@hiskennyness all very interesting. ive personally been refreshed the last year working in a bigger community (R), which i imagine is kind of similar to JS world in that individual programming experience approaches zero since the community is growing so fast
and so there are plenty of opportunities to foist weird ideas 😬
@thedavidmeister And now all the React+Redux people have to switch to Relay/GraphQL. What happened to “we do not tell you how to manage state”? I am also hearing interesting noises about not allowing business logic on the client. Is Facebook about to discover Rails? btw, server-side everything is how I got started in web programming, with Common Lisp driving qooxdoo. There’s nothing new under the sun.
hmmm
i'm looking at less server >.<
i'm just contrary
i guess in a sense the whole SPA thing is an efficiency hack... reduce latency by reducing server/client interaction to business-level protocol
hmm
i feel like server is a hack
because our "web" doesn't have a good p2p model yet
seems like the applicability of p2p depends on the type of app
maybe?
like in amazon's case... there's really only one source of truth about how many copies of a book they have in the warehouse
Ah, but as we data flowers know, the point sensitivity lets us minimize round trips. But yeah, no round trips has an edge.

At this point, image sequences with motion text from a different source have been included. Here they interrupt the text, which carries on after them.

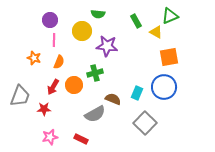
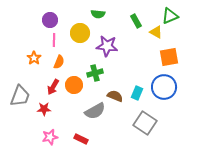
yellow circle: moved 2 px left, 2 px down
orange star: rotated 16 degrees clockwise
brown semicircle: moved 2 px right, 3 px up
gray semicircle: moved 3 px up
gray square: rotated 10 degrees counterclockwise
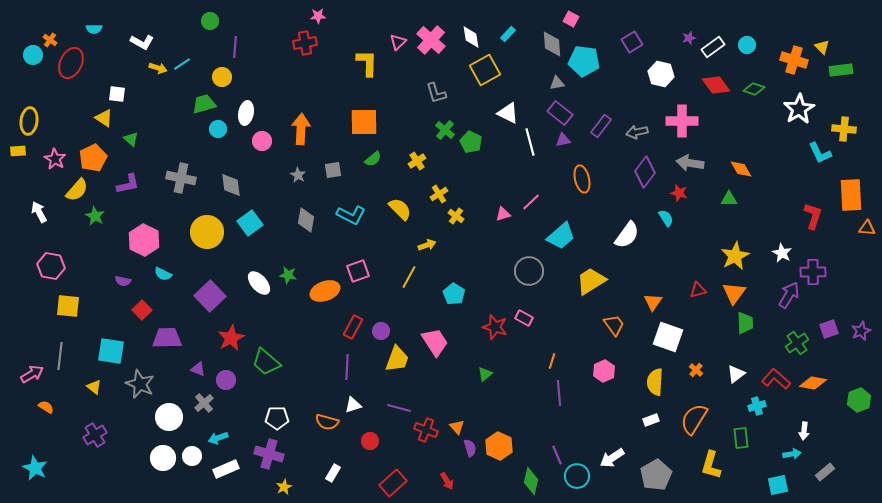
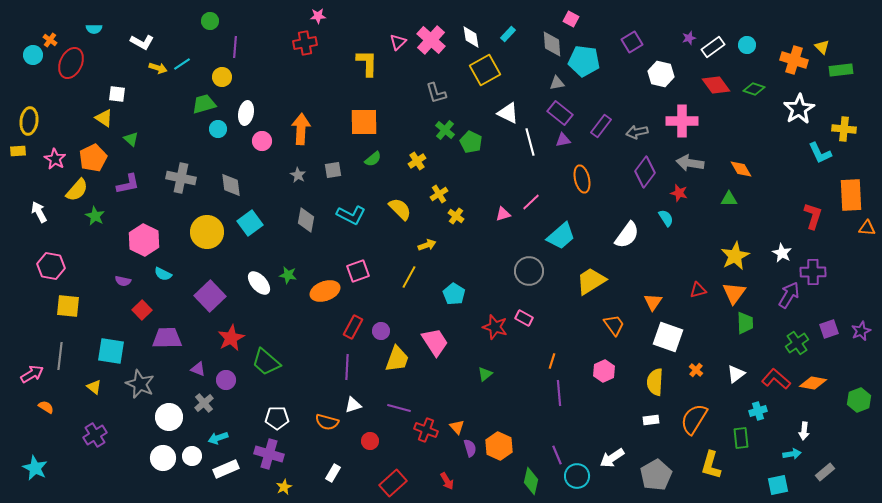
cyan cross at (757, 406): moved 1 px right, 5 px down
white rectangle at (651, 420): rotated 14 degrees clockwise
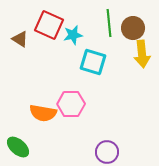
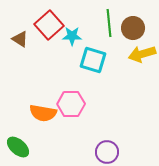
red square: rotated 24 degrees clockwise
cyan star: moved 1 px left, 1 px down; rotated 12 degrees clockwise
yellow arrow: rotated 80 degrees clockwise
cyan square: moved 2 px up
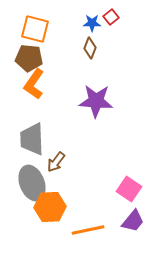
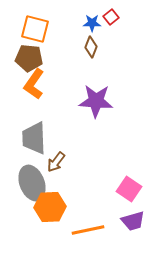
brown diamond: moved 1 px right, 1 px up
gray trapezoid: moved 2 px right, 1 px up
purple trapezoid: rotated 35 degrees clockwise
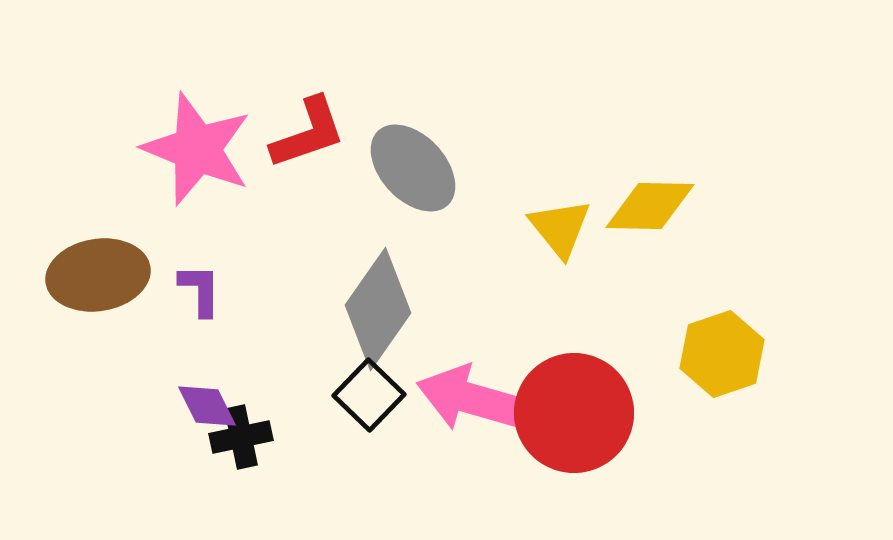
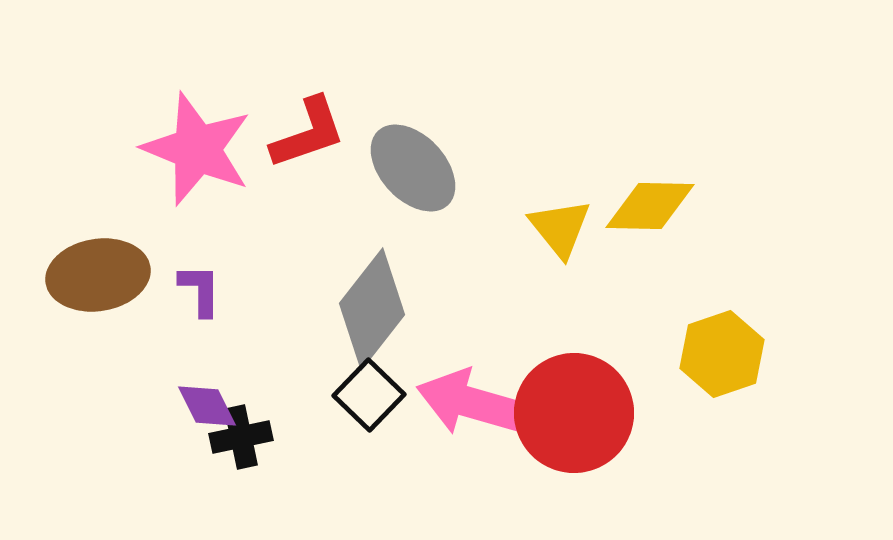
gray diamond: moved 6 px left; rotated 3 degrees clockwise
pink arrow: moved 4 px down
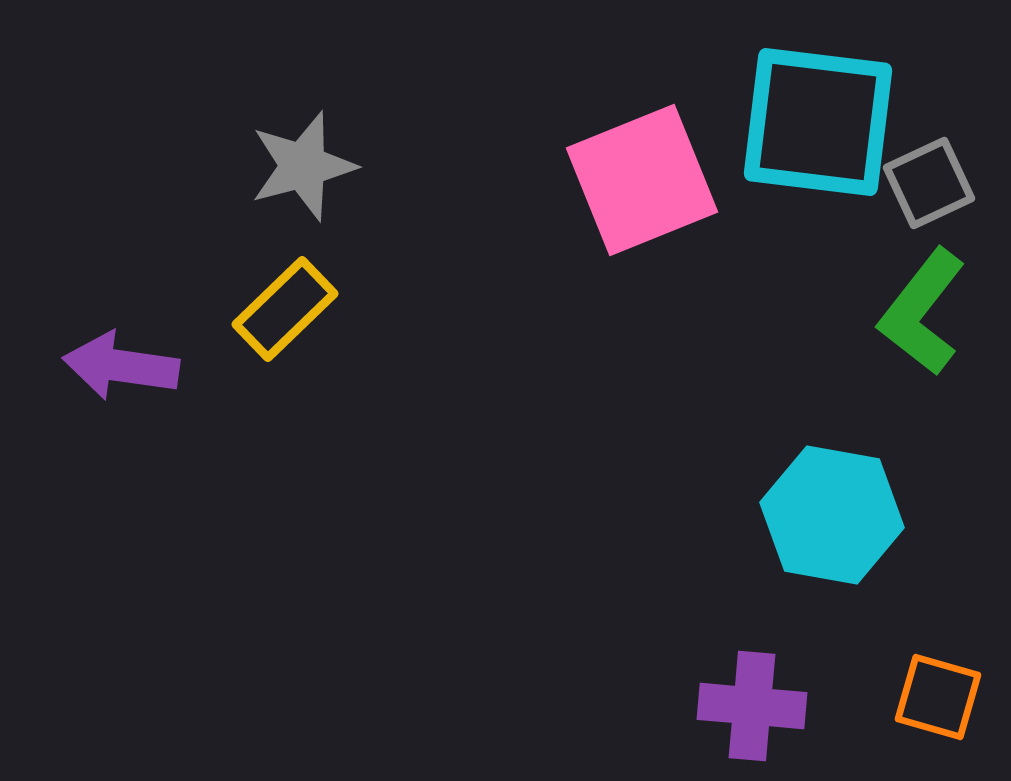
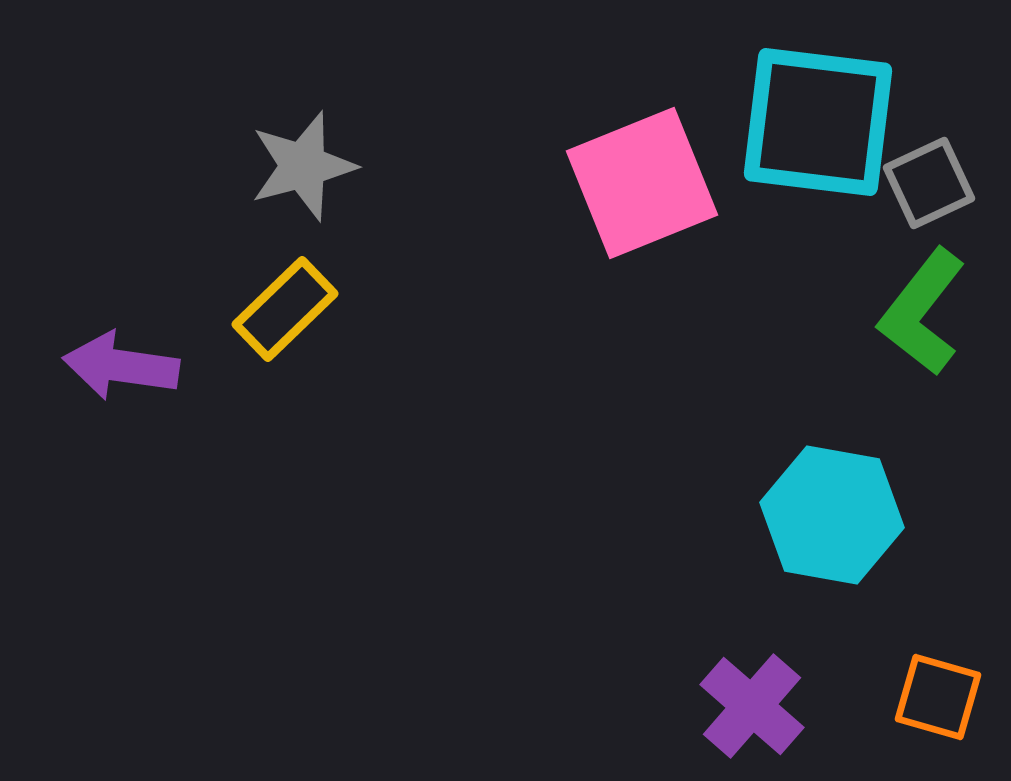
pink square: moved 3 px down
purple cross: rotated 36 degrees clockwise
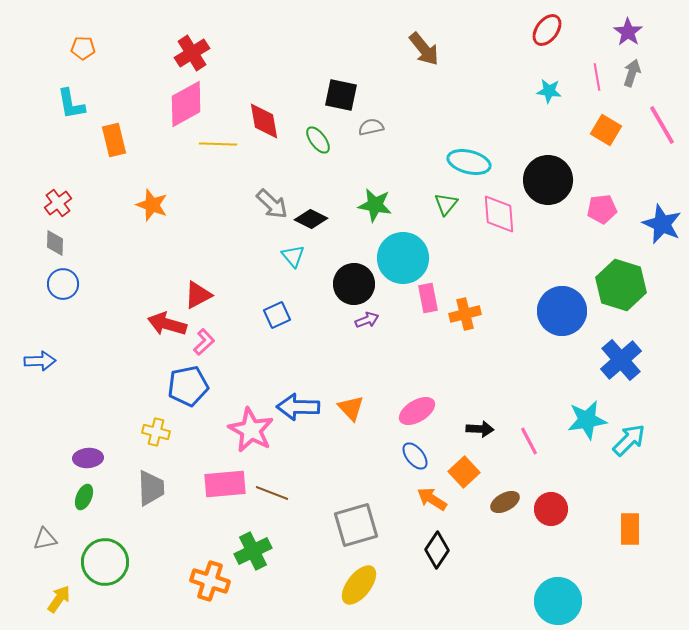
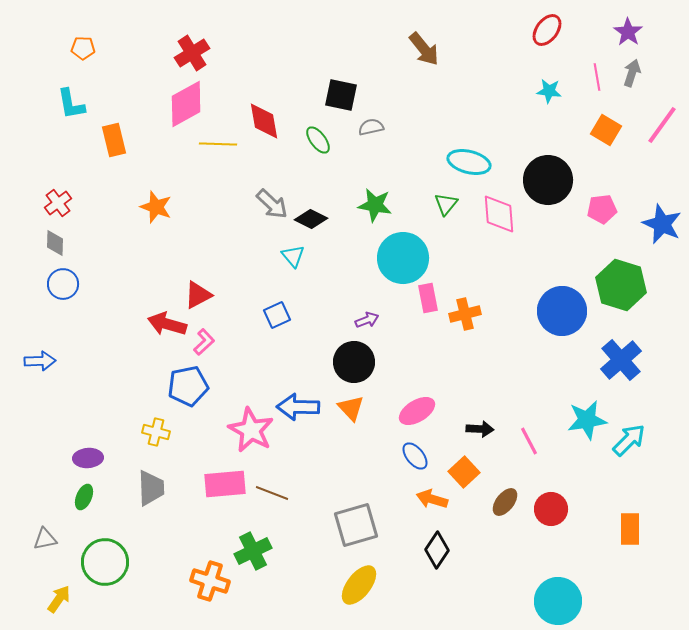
pink line at (662, 125): rotated 66 degrees clockwise
orange star at (152, 205): moved 4 px right, 2 px down
black circle at (354, 284): moved 78 px down
orange arrow at (432, 499): rotated 16 degrees counterclockwise
brown ellipse at (505, 502): rotated 24 degrees counterclockwise
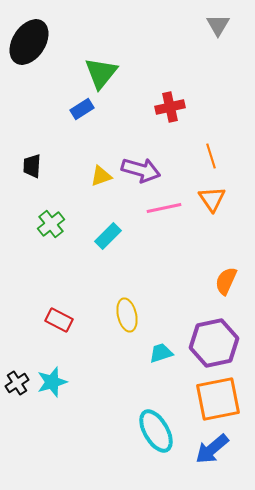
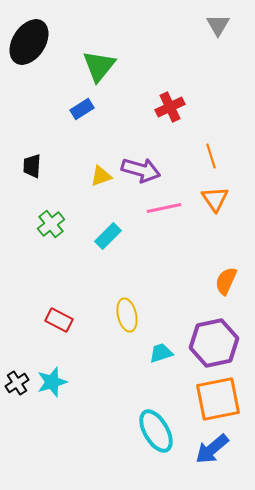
green triangle: moved 2 px left, 7 px up
red cross: rotated 12 degrees counterclockwise
orange triangle: moved 3 px right
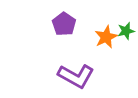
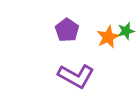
purple pentagon: moved 3 px right, 6 px down
orange star: moved 2 px right
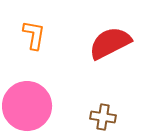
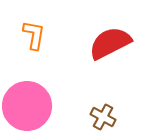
brown cross: rotated 20 degrees clockwise
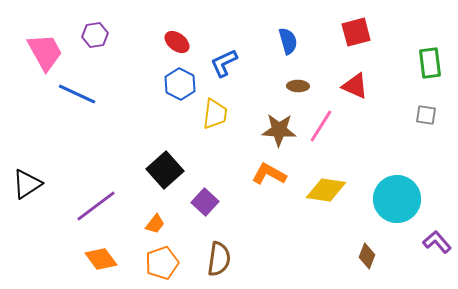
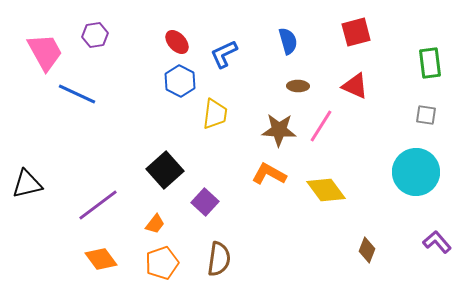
red ellipse: rotated 10 degrees clockwise
blue L-shape: moved 9 px up
blue hexagon: moved 3 px up
black triangle: rotated 20 degrees clockwise
yellow diamond: rotated 45 degrees clockwise
cyan circle: moved 19 px right, 27 px up
purple line: moved 2 px right, 1 px up
brown diamond: moved 6 px up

I think “business logic on the client” is just another hogoblin to scare the kiddies, myself. The app is gonna go somewhere, and wherever it goes I control the code.
but why does amazon need a server with business logic to store data about the number of books they have?
i guess there is a category of things you cant do without building state javascript. like autocomplete. and so it would require changes to the browser model to remove all js/state from the client
“Minimize” is the wrong word. We get more roundtrips but with tiny payloads.
totally
there's things that you need "client" for
@thedavidmeister because only they know when books have been shipped, and shipping is transactional
the list of things you need "server" for gets a little shorter every year
that's just auth logic though
and yes, i agree that currently auth is something servers are still needed for
i can imagine an applicaiton-level http reverse proxy tracking sessions and sending structural diffs at the http level, with some kind of browser support
and all the session state is in a server-side db, with something like lambda functions doing the logic
i can imagine FB et al wanting to do this to be able to ship very minimal clients. so they don't need to worry as much about updating apps
not that this would be good for every app tho. since supporting the idea requires buy-in across every level
vs. the current spa situation which is, we need an http server that can send and receive json
this is something being worked on though
did you see my article on holochain?
they're looking at spas that are less server-y
i imagine things like webassembly will bring new stuff too
waves hands
if your SPA framework has to retreat to the server to get shit done, that's not the best sign 😕
oh, i'm not saying we should do like they're doing lol
just that the economies of FB and goog are weird and inscrutable. but if i try hard i feel like i can imagine why they would be doing things
haha yeah
webcomponents btw
so weird
they still claim they're the future but the spec has been in turmoil for many years now
honestly i'm pretty happy
i have an abstraction for the DOM that looks like HTML
the turmoil stresses me out
yeah what we have was and is still really good i think
not stressin' either 😄
FOMO
i learned this recently, it's the term lol
am i supposed to be learning a new framework or programming paradigm right now
oh yes i know all about FOMO haha
i'm too old to be relearning basic HTML every year 😞
but i get FOMO for other things for sure
I think I have proven that they can shut down the Web components initiative. That was looking a tad scary/convoluted. Just Write Functions(tm)!